Protein is the one macronutrient that is most commonly glorified. Instead of people avoiding it like the plague, they tend to prioritize it over any other form of nutrition – especially athletes or bodybuilders. Protein is found throughout the body: in hair, bone, muscle, skin, and much more. It’s recommended that about 10-35 percent of our daily caloric intake be from protein, and that can vary widely depending on you (especially if you’re utilizing a DNA analysis nutrition plan). It’s made up of over 20 amino acids – nine of which are essential, and nine of which we get from our everyday diet. Proper protein intake is essential for building muscle and losing fat, but just as it’s possible to have too little each day, there’s definitely such a thing as too much protein. The diet and fitness industry markets a wide variety of protein-rich products to consumers – like powders, bars, drinks, or sweets. However, many of these products contain amounts of protein that are too high for the body to absorb at once. In general, it’s recommended that people get their protein from natural sources, including:

  • Fruits and vegetables

In general, fruits and vegetables tend to have lower levels of protein, but some particularly higher sources include broccoli, asparagus, corn, brussels sprouts, and artichokes. 

  • Legumes

Legumes (including beans, lentils, peas, soybeans, or edamame) are quite rich in plant-based protein. 

  • Nuts and seeds

This protein-rich category includes almonds, cashews, hazelnuts, pistachios, pecans, hemp seeds, pumpkin seeds, sunflower seeds, sesame seeds, chia seeds, and flax seeds. 

  • Whole grains

Whole grains like teff, wheat, rice, quinoa, millet, oats, kamut, or buckwheat are quite high in protein content. 

  • Animal protein

Animals are another great source of protein, if you happen to eat them.

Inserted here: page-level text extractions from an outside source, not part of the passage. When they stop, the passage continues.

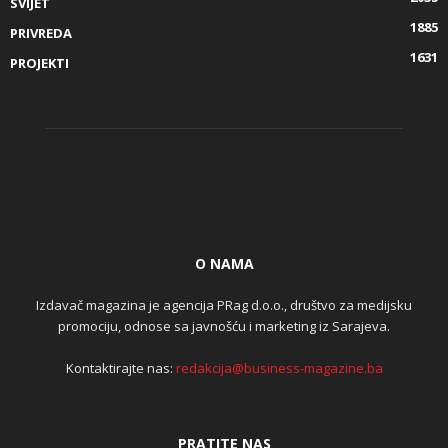
SVIJET
1885
PRIVREDA
1631
PROJEKTI
O NAMA
Izdavač magazina je agencija PRag d.o.o., društvo za medijsku
promociju, odnose sa javnošću i marketing iz Sarajeva.
Kontaktirajte nas:
redakcija@business-magazine.ba
PRATITE NAS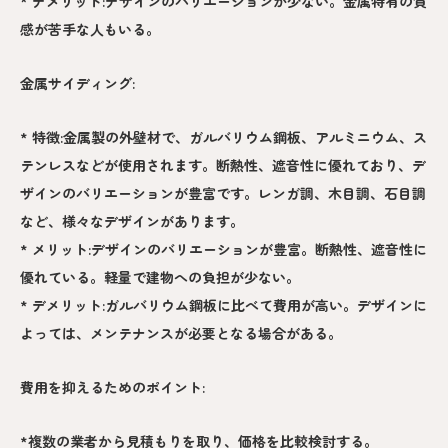
* デメリット:デザインのバリエーションが少ない。金属特有の質
感が苦手な人もいる。
金属サイディング:
* 特徴:金属製の外壁材で、ガルバリウム鋼板、アルミニウム、ス
テンレスなどが使用されます。断熱性、遮音性に優れており、デ
ザインのバリエーションが豊富です。レンガ調、木目調、石目調
など、様々なデザインがあります。
* メリット:デザインのバリエーションが豊富。断熱性、遮音性に
優れている。軽量で建物への負担が少ない。
* デメリット:ガルバリウム鋼板に比べて費用が高い。デザインに
よっては、メンテナンスが必要となる場合がある。
費用を抑えるためのポイント:
*複数の業者から見積もりを取り、価格を比較検討する。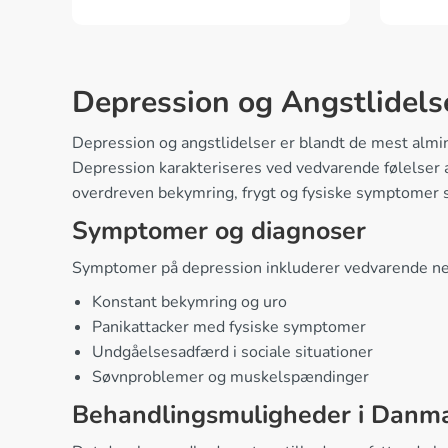
Depression og Angstlidels
Depression og angstlidelser er blandt de mest almin
Depression karakteriseres ved vedvarende følelser a
overdreven bekymring, frygt og fysiske symptomer 
Symptomer og diagnoser
Symptomer på depression inkluderer vedvarende nedt
Konstant bekymring og uro
Panikattacker med fysiske symptomer
Undgåelsesadfærd i sociale situationer
Søvnproblemer og muskelspændinger
Behandlingsmuligheder i Danm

Poultry (chicken, duck, or turkey) and seafood (fish, mollusks, or crustaceans) are typically the healthiest choice, but red meats are also decent options for protein intake (like beef, pork, veal, lamb, goat, or mutton). Processed meats should always be avoided – like bacon, hot dogs, sausage, or cold cuts. 

Micronutrients

DNA analysis nutrition might help you have a better understanding of micronutrients, and which ones make the most sense for you to prioritize. Because the body requires them in smaller amounts, micronutrients often get overlooked. As a result, many people suffer from micronutrient deficiencies, which leaves them more susceptible to disease or illness. To enjoy a balanced lifestyle, you’ll want to make sure you strike a good balance of vitamins and minerals to accompany your macronutrient requirements. You can usually get all of the vitamins and minerals you need from your everyday diet, but in some cases you might need to take supplements if you’re suffering from some sort of deficiency. 

  • Vitamins

Vitamins are organic substances that either fall under the category “fat-soluble” or “water-soluble.” Fat-soluble vitamins include vitamins A, D, E, and K. Water-soluble vitamins include vitamins C and B-complex.

  • Minerals

Minerals are found in soil or water: inorganic elements that are absorbed by plants or consumed by animals. This includes calcium, potassium, sodium, copper, iodine, zinc, and more.